Day 1: theoretical background on spatial/immersive audio; introduction to the Spat “philosophy”
Day 1 and 2: (hands-on) introduction to the Spat framework; basic panning examples
Day 2 and 3: reverberation, sound radiation; more advanced examples
Day 3: focus on Ambisonics and/or binaural techniques (applications to head-tracking, VR, etc.)
Day 4: highlight on Panoramix (1), a new derivative of Spat, which focuses on mixing and post-production
Day 4: presentation of recent work on spatial audio at Ircam (research projects and artistic productions)
Day 5: authoring tools for spatial sound (automation, digital audio workstations, algorithmic composition, remote control, integration within OpenMusic (2), object-based audio, etc.)
The course is fully booked

Bio: Thibaut Carpentier is an R&D engineer at IRCAM (Institut de Recherche et de Coordination Acoustique/Musique), Paris.
After studying acoustics at the Ecole Centrale and signal processing at the ENST Telecom Paris, he joined CNRS (French National Centre for Scientific Research) and the Acoustics & Cognition Research Group in 2008.
His research is focused on spatial audio, room acoustics, artificial reverberation, analysis/synthesis of sound fields and compositional tools for spatial sound.
In recent years, he has been responsible for the development of Ircam Spat and he contributed to the conception and implementation of a 350-loudspeaker array
for holophonic sound reproduction in Ircam’s concert hall.
Besides his research activities, he has been involved in numerous creative projects, as computer music designer, sound engineer or scientific consultant for several multimedia artists and ensembles.

About IRCAM Spat:
Spat is a real-time spatial audio processor that allows composers, sound artists, performers, and sound engineers to control the localization of sound sources in 3D auditory spaces. In addition, Spat provides a powerful reverberation engine that can be applied to real and virtual auditory spaces.
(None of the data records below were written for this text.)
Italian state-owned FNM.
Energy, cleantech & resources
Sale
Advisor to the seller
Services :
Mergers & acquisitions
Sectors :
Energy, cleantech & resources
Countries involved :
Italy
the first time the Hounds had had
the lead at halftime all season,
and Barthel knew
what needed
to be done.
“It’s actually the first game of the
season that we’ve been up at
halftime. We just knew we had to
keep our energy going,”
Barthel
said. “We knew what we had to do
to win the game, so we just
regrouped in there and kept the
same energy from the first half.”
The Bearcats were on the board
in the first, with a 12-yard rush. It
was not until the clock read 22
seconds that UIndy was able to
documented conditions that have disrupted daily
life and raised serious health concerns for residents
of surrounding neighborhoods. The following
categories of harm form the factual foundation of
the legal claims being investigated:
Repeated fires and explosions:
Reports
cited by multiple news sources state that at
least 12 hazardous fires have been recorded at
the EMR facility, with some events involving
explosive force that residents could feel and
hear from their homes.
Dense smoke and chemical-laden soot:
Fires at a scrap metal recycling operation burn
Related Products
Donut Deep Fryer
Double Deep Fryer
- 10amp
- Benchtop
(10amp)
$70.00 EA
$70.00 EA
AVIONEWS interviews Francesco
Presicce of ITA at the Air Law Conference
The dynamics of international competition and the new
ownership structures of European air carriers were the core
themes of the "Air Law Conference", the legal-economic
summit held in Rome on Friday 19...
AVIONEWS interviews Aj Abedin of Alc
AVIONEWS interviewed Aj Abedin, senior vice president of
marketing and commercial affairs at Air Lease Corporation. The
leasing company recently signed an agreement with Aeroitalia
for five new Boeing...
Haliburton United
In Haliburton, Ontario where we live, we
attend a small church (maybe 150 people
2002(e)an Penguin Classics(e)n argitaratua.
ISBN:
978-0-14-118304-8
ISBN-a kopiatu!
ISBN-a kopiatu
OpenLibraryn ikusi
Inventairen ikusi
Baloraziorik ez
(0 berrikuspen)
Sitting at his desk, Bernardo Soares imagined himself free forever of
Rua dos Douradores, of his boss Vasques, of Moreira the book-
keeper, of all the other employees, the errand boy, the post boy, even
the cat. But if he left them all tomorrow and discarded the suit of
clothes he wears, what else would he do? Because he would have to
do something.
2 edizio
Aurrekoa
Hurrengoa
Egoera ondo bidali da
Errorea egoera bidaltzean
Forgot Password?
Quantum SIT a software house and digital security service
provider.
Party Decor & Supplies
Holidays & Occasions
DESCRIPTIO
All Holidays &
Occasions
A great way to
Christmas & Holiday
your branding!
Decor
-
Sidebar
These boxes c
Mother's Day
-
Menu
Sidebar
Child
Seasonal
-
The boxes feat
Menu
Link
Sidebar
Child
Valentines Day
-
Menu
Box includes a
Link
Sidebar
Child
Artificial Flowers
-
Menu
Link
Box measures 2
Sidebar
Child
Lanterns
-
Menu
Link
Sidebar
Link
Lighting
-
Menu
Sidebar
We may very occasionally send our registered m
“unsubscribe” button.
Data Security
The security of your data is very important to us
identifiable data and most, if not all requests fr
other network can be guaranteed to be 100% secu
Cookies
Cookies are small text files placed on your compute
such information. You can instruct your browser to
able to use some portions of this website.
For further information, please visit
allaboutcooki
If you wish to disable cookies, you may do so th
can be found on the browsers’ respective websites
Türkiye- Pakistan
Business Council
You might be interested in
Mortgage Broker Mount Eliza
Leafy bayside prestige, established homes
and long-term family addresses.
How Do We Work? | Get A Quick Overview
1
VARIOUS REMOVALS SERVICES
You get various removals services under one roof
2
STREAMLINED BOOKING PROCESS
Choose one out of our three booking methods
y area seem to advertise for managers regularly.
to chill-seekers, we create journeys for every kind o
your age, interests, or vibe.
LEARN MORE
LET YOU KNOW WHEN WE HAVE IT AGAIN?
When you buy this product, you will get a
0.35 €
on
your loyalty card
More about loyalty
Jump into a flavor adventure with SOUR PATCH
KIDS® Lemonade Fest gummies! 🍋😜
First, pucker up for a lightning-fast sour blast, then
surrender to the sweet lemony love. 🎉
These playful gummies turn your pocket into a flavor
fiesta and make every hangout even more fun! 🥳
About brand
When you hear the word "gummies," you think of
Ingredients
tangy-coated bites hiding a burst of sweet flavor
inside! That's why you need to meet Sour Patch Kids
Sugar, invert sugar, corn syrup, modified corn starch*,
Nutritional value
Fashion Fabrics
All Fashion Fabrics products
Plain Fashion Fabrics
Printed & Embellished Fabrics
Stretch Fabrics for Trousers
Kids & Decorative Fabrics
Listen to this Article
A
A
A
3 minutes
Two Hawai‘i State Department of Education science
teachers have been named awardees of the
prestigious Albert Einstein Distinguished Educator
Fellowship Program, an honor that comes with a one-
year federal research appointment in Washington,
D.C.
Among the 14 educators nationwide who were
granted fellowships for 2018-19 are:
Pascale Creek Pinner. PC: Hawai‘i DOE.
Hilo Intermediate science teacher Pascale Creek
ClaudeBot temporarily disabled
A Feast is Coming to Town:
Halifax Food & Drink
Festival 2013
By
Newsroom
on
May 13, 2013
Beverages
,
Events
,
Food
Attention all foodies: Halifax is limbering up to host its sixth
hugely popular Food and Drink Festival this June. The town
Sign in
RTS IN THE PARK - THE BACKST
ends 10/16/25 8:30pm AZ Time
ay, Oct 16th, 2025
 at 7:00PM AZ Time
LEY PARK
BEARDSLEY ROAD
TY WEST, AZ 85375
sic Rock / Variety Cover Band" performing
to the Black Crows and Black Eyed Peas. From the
The processor receives sounds from instrumental or synthetic sources, adds spatialization effects in real-time, and outputs signals for reproduction on an electroacoustic system (loudspeakers or headphones).
Its modular signal processing architecture and design are guided by computational efficiency and configurability considerations. This allows, in particular, straightforward adaptation to various multichannel output formats and reproduction setups, over loudspeakers or headphones, while the control interface provides direct access to perceptually relevant parameters for specifying distance and reverberation effects, irrespective of the chosen reproduction format.
Another original feature of Spat is its room effect control interface relying on perceptive criteria. This allows the user to intuitively specify the characteristics of a specific room without having to use an acoustic or architectural vocabulary.